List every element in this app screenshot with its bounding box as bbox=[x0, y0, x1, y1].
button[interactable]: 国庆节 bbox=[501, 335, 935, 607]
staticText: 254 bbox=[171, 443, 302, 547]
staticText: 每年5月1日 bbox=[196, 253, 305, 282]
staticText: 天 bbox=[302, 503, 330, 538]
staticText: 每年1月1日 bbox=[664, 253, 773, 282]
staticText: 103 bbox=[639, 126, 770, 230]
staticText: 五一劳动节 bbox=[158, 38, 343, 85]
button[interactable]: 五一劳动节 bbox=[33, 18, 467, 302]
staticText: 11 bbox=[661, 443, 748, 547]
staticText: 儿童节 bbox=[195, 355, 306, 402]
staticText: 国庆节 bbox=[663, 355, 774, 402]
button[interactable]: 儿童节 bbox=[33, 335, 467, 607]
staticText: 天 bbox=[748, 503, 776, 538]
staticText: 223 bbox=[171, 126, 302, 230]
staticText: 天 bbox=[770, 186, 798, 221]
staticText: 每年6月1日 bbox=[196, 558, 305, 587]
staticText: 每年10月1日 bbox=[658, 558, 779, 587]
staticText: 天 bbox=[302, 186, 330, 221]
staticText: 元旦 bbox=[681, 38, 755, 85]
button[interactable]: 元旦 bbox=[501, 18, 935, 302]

####

Reproduce the listing above in full, word for word.

List every element in this app screenshot with its bounding box as bbox=[x0, y0, x1, y1].
button[interactable]: 国庆节 bbox=[501, 335, 935, 607]
staticText: 254 bbox=[171, 443, 302, 547]
staticText: 每年5月1日 bbox=[196, 253, 305, 282]
staticText: 天 bbox=[302, 503, 330, 538]
staticText: 每年1月1日 bbox=[664, 253, 773, 282]
staticText: 103 bbox=[639, 126, 770, 230]
staticText: 五一劳动节 bbox=[158, 38, 343, 85]
button[interactable]: 五一劳动节 bbox=[33, 18, 467, 302]
staticText: 11 bbox=[661, 443, 748, 547]
staticText: 儿童节 bbox=[195, 355, 306, 402]
staticText: 国庆节 bbox=[663, 355, 774, 402]
button[interactable]: 儿童节 bbox=[33, 335, 467, 607]
staticText: 天 bbox=[748, 503, 776, 538]
staticText: 223 bbox=[171, 126, 302, 230]
staticText: 天 bbox=[770, 186, 798, 221]
staticText: 每年6月1日 bbox=[196, 558, 305, 587]
staticText: 每年10月1日 bbox=[658, 558, 779, 587]
staticText: 天 bbox=[302, 186, 330, 221]
staticText: 元旦 bbox=[681, 38, 755, 85]
button[interactable]: 元旦 bbox=[501, 18, 935, 302]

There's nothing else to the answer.